MONTREAL — Long before the Plateau-Mont-Royal became one of Montreal’s trendiest neighbourhoods, the area was home to a 19th-century botanical garden and zoo where Montrealers marvelled at the sight of hippopotamuses, acrobatic circus acts and a live whale in a tank.
This piece of history has resurfaced in recent weeks thanks to an archeological dig that unearthed what is believed to be part of a fountain marking the former site’s entrance.
Jonathan Choronzey, an archeologist with the firm Ethnoscop, said the fountain was discovered during roadwork taking place on Pine Avenue.
“I don’t know if there’s a tourist attraction today that would compare,” Choronzey said in a phone interview. “It was as much English as French, rich and poor who could go there to admire the exotic animals and the shows.”
Historical records suggest the fountain base was part of one of the city’s first botanical gardens, which was founded by Joseph-Édouard Guilbault in the 19th century.
Choronzey said Guilbault was originally a horticulturalist who moved his garden several times before landing near what’s now Pine Avenue, around 1860. At the time, the area was still largely rural, which gave him plenty of space to expand and include an exotic animal menagerie and space to host travelling circuses.
Justin Bur, a board member of the historical society for the Plateau-Mont-Royal neighbourhood, said Guilbault started out selling exotic plants to the rich but soon branched out to other forms of entertainment.
A poster from 1862 advertised the arrival of the Hippozoonomadon circus, featuring the “largest elephants the world,” a hippopotamus, as well as horse riding and comedy shows.
The Montreal Herald, meanwhile, provided a glowing account of a tightrope walker named Farini, whose high-flying antics were so daring that “not a few of those who silently watched him appeared awe struck at his temerity,” the reporter wrote in 1864.
Newspaper accounts from the day suggested the entrepreneurial Guilbault even hired someone to capture a white whale — likely a beluga — which he planned to transport to the zoo site in a tank by train.
“The monster is, we are told, as large as any one has ever attempted to transfer from one place to another,” read a Montreal Herald article from May 1863. The 19-foot animal was “larger than the one exhibited by Barnum, and by which he realized such immense profit,” the article continued, in reference to P.T. Barnum, founder of the American travelling show Barnum & Bailey Circus.
The garden on the outskirts of the city included green space in the summer, an indoor skating rink in the winter and the travelling circuses.
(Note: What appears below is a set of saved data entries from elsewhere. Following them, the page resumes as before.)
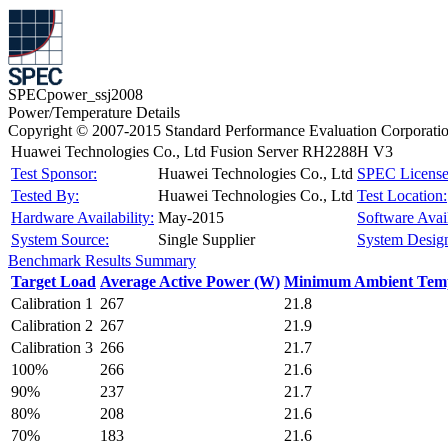
SPECpower_ssj2008
Power/Temperature Details
Copyright © 2007-2015 Standard Performance Evaluation Corporati
Huawei Technologies Co., Ltd Fusion Server RH2288H V3
Test Sponsor:
Huawei Technologies Co., Ltd
SPEC License
Tested By:
Huawei Technologies Co., Ltd
Test Location:
Hardware Availability:
May-2015
Software Avail
System Source:
Single Supplier
System Design
Benchmark Results Summary
Target Load
Average Active Power (W)
Minimum Ambient Temp
Calibration 1
267
21.8
Calibration 2
267
21.9
Calibration 3
266
21.7
100%
266
21.6
90%
237
21.7
80%
208
21.6
70%
183
21.6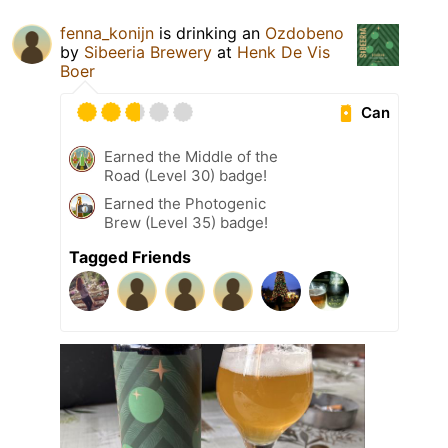
fenna_konijn
is drinking an
Ozdobeno
by
Sibeeria Brewery
at
Henk De Vis
Boer
Can
Earned the Middle of the
Road (Level 30) badge!
Earned the Photogenic
Brew (Level 35) badge!
Tagged Friends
Other historical sources reference a circus school, as well as picnics, balls and theatre shows.
“Remember, we’re well before the invention of cinema, before the invention of radio, so people for entertainment need things that happen in real life,” Bur said.
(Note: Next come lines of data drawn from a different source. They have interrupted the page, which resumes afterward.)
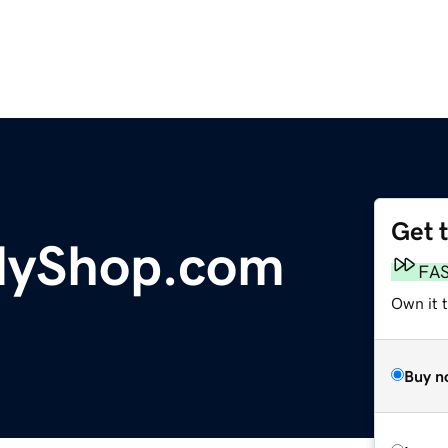
Get 
dyShop.com
FA
Own it 
Buy n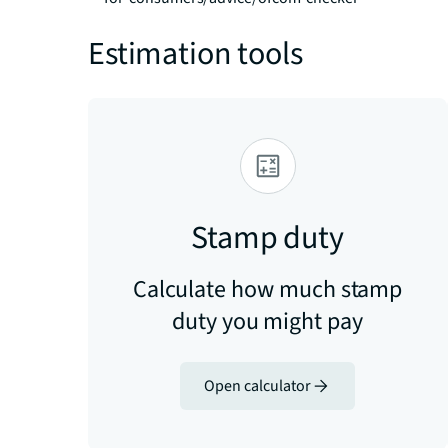
Estimation tools
Stamp duty
Calculate how much stamp
duty you might pay
Open calculator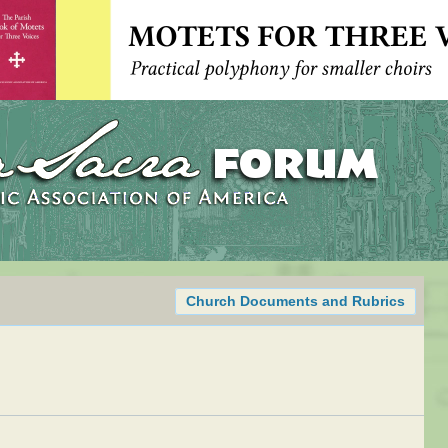
Church Documents and Rubrics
Bernard Vallée, a historical tour guide who has studied the gardens, described Guilbault as a “Canadian Barnum” who understood people’s need to escape their tough lives.
“There was a visionary side to this entrepreneur who saw that citizens in a growing city need hobbies, need nature and, as neighbourhoods develop and a certain urban misery exists, they need an escape,” he said.
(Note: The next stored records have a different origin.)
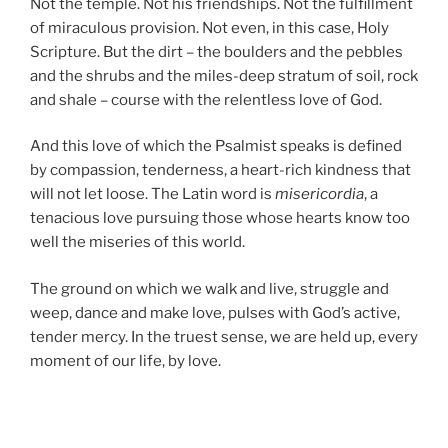
Not the temple. Not his friendships. Not the fulfillment
of miraculous provision. Not even, in this case, Holy
Scripture. But the dirt – the boulders and the pebbles
and the shrubs and the miles-deep stratum of soil, rock
and shale – course with the relentless love of God.
And this love of which the Psalmist speaks is defined
by compassion, tenderness, a heart-rich kindness that
will not let loose. The Latin word is
misericordia
, a
tenacious love pursuing those whose hearts know too
well the miseries of this world.
The ground on which we walk and live, struggle and
weep, dance and make love, pulses with God’s active,
tender mercy. In the truest sense, we are held up, every
moment of our life, by love.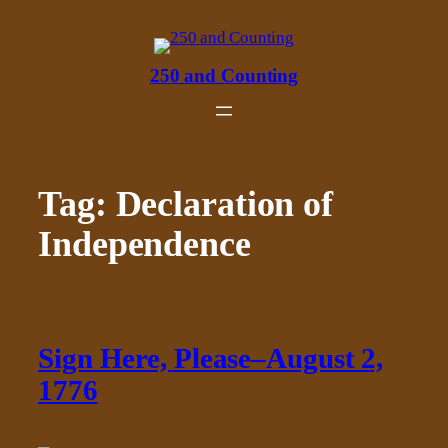
Skip
to
content
250 and Counting
Tag:
Declaration of
Independence
Sign Here, Please–August 2,
1776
Choronzey said that so far, the fountain is the only item that has been brought up during the dig that can be definitively linked to Guilbault Gardens.
Other than a nearby public square named after the founder, which features diving pink hippopotamus sculptures, there is little trace of what was once one of the city’s first great amusement parks.
However, Choronzey said the dig has also brought up items typical of Victorian life, including dishware, home foundations and old latrines. He said there is still plenty to discover under Montreal’s streets, including traces of ancient Indigenous inhabitation, the French regime or Victorian life — depending on the area.
“There are always quite a few surprises hidden under our feet,” he said.
This report by The Canadian Press was first published Oct. 9, 2022.
Morgan Lowrie, The Canadian Press
Note to readers: This is a corrected story. An earlier version misspelled Justin Bur’s name.